Great news for Staten Island’s Goodhue Park 02/25/2011

By Tom Wrobleski

STATEN ISLAND, N.Y. — Staten Island is emerging victorious in its five-year battle to save Goodhue Park.

Mayor Michael Bloomberg’s preliminary budget, released last week, includes $6 million to begin purchasing Goodhue property from the Children’s Aid Society and turning it into a city park.

That money will augment $1.5 million still in the pipeline from previous City Council allocations, bringing the total current amount up to $7.5 million.

Without the funding, the bucolic land in New Brighton that has served generations of borough children for almost 100 years might have fallen into the hands of developers.

“It should remain a park,” said City Councilman James Oddo (R-Mid-Island/Brooklyn). “It’s one of the most beautiful places on Staten Island.”

Growing tired of waiting for the city to purchase part of the property, the society had said that it would put the land on the market if public funding didn’t come through.
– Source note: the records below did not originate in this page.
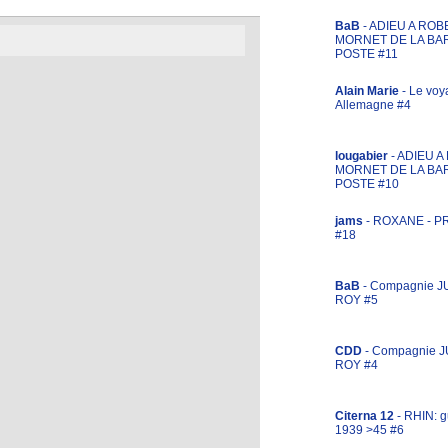
BaB
- ADIEU A ROB
MORNET DE LA BA
POSTE #11
Alain Marie
- Le voy
Allemagne #4
lougabier
- ADIEU 
MORNET DE LA BA
POSTE #10
jams
- ROXANE - 
#18
BaB
- Compagnie J
ROY #5
CDD
- Compagnie 
ROY #4
Citerna 12
- RHIN: g
1939 >45 #6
The Manhattan-based non-profit is looking to sell 38 acres of the park’s 42-acre spread.

The society would continue to run its programs on the remaining acres, and it called the funding “a great first step.”

“I am thrilled that the funding was included in the budget,” said society president and CEO Richard Buery.

Aware of the city’s tight finances, Buery said the society had agreed to sell the land to the city in stages, to make the purchase easier.

He said the $7.5 million currently available will move the process forward and will also ensure that the society “can continue to do what we need to do for the children and families of Staten Island.” Buery said he didn’t know how long the full purchase would take to complete nor how much the final price tag would be.

“I am glad the Bloomberg administration saw fit to restore a large portion of the funds,” said Councilwoman Debi Rose (D-North Shore). “And, I hope that the process to ensure that the Goodhue property will be preserved as parkland and a community center for our youth begins soon.”

The Children’s Aid Society has run a summer camp and after-school programs for underserved children at its Goodhue Center since 1912, and elected officials were committed to keeping the land from being developed.

About $9 million already allocated by borough officials to save Goodhue was taken by the Parks Department in order to meet mandated agency budget cuts, angering Islanders and nearly leaving Goodhue out in the cold.

Parks Commissioner Adrian Benepe called the Goodhue acquisition a “once-in-a-lifetime” opportunity. “We’ve always wanted to acquire Goodhue,” he told the Advance. “It’s an opportunity that’s not to be missed.”

Parks said that the $7.5 million would go toward purchasing 15 of the 38 available acres, including most of the playing fields and basketball courts, as well as the central ravine woodlands and stream.

Benepe called it “an important chunk” of the ultimate purchase.

He said the previously allocated money had been used when Parks faced a 20 percent budget cut and had to cancel projects “that weren’t ready to advance.”

He said the Goodhue money was removed “always in the hope that it would be restored.”

Officials expressed confidence that the money will be there when City Hall and the Council finish budget negotiations and a final budget is adopted before the new fiscal year begins on July 1.

“I’m glad that the administration held up its part of the bargain,” said Oddo.

Buery thanked city officials past and present for helping to make the deal work. Borough President James P. Molinaro had also allocated money, as had former Rep. Michael McMahon and former North Shore Councilman Ken Mitchell.

“Everyone’s played an important role,” he said. “They really stepped up.”